Your answer should repeat the listing in full, with no line missing or altered.

DATA EXTRACTS:
##############################

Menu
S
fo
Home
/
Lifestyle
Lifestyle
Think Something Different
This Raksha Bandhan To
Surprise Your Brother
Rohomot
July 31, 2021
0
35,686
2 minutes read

##############################

RESPONSE:
Menu
S
fo
Home
/
Lifestyle
Lifestyle
Think Something Different
This Raksha Bandhan To
Surprise Your Brother
Rohomot
July 31, 2021
0
35,686
2 minutes read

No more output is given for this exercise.